§ Required work
Exactly the lines below, starting with the one containing "um papel crucial" and going on through the one containing "SISTEM MULTIMEDIA –", must be reproduced, both ends included, and no pictures with them.
_____
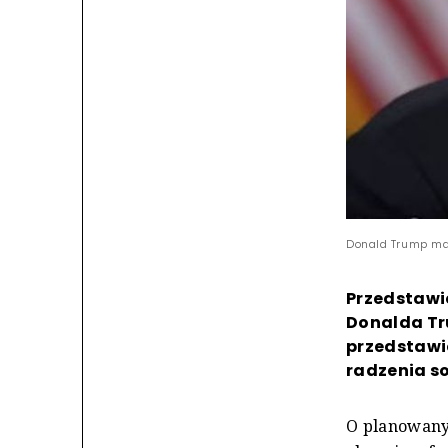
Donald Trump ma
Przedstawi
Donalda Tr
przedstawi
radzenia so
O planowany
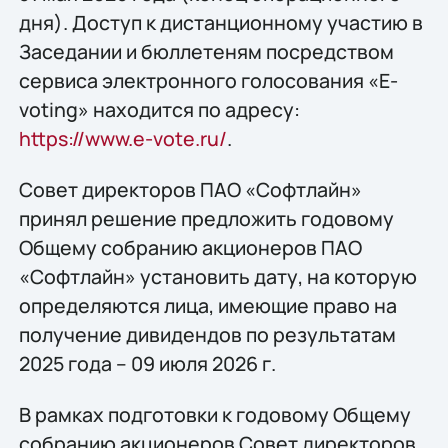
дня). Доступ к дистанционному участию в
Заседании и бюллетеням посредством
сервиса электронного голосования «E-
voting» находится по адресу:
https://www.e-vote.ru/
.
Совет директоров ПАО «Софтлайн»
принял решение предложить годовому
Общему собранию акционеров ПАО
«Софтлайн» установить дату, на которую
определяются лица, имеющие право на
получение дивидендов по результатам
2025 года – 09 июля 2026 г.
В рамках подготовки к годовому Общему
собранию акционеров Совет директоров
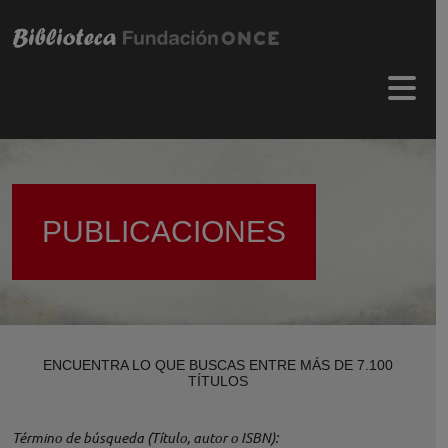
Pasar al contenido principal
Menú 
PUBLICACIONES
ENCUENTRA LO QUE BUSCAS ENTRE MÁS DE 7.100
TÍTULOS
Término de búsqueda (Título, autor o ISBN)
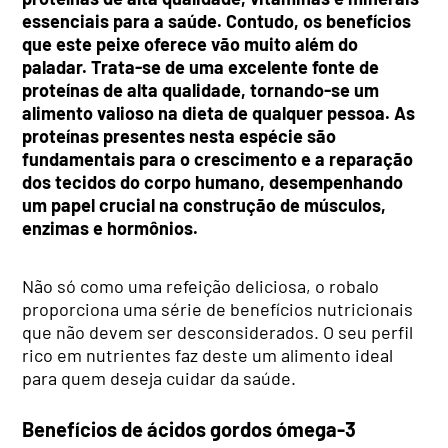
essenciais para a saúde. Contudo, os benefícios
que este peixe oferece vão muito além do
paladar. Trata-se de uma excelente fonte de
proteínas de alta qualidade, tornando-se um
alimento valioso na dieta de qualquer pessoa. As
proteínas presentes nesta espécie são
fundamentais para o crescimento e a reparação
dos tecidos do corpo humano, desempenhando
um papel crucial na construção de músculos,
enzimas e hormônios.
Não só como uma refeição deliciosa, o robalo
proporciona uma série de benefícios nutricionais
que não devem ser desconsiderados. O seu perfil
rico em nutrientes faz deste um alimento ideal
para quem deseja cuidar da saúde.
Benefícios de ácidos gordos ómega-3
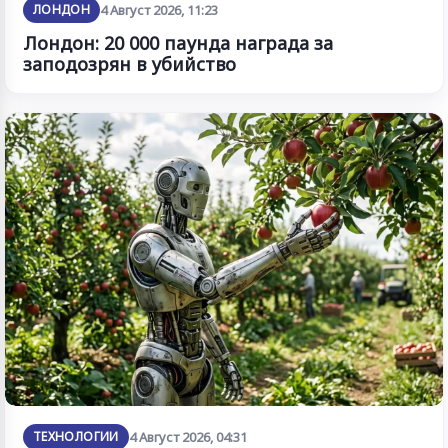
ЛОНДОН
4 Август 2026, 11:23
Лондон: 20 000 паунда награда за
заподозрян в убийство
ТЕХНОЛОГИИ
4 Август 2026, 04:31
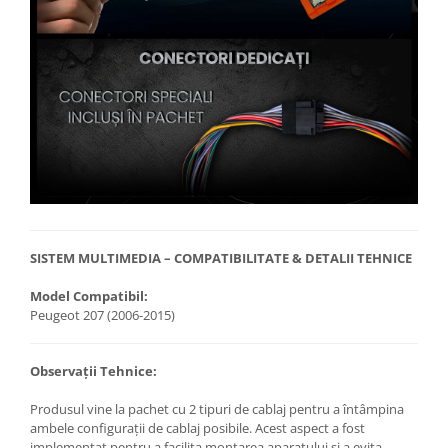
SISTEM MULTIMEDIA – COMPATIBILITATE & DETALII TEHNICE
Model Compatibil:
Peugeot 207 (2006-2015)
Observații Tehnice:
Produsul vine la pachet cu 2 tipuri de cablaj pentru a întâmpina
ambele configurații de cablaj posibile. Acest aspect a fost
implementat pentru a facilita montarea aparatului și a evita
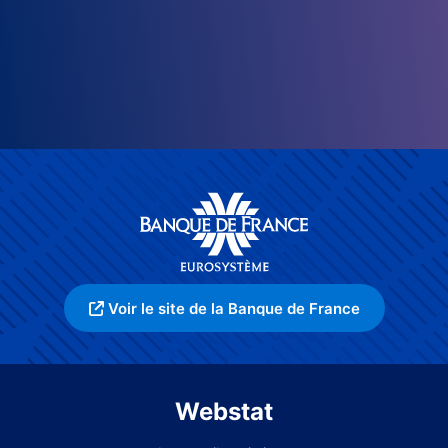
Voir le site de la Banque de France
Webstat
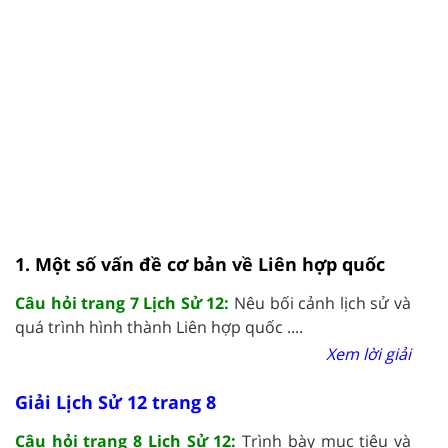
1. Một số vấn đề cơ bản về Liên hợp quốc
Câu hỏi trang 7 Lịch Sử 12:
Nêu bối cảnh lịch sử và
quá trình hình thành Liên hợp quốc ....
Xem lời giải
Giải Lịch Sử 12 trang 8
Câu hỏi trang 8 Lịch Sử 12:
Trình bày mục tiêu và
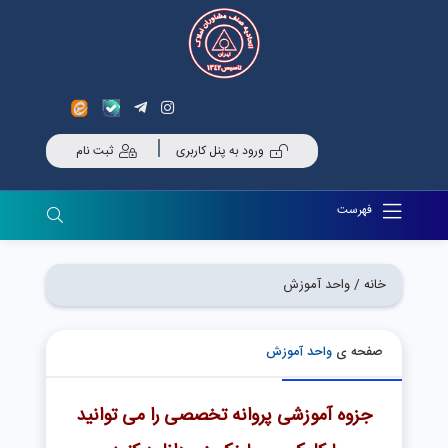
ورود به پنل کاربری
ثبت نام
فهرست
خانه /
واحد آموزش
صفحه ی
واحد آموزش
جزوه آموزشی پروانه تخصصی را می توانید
_____
§ Completed task
um papel crucial na construção de músculos,
enzimas e hormônios.
Não só como uma refeição deliciosa, o robalo
proporciona uma série de benefícios nutricionais
que não devem ser desconsiderados. O seu perfil
rico em nutrientes faz deste um alimento ideal
para quem deseja cuidar da saúde.
Benefícios de ácidos gordos ómega-3
ЛОНДОН
4 Август 2026, 11:23
Лондон: 20 000 паунда награда за
заподозрян в убийство
ТЕХНОЛОГИИ
4 Август 2026, 04:31
SISTEM MULTIMEDIA – COMPATIBILITATE & DETALII TEHNICE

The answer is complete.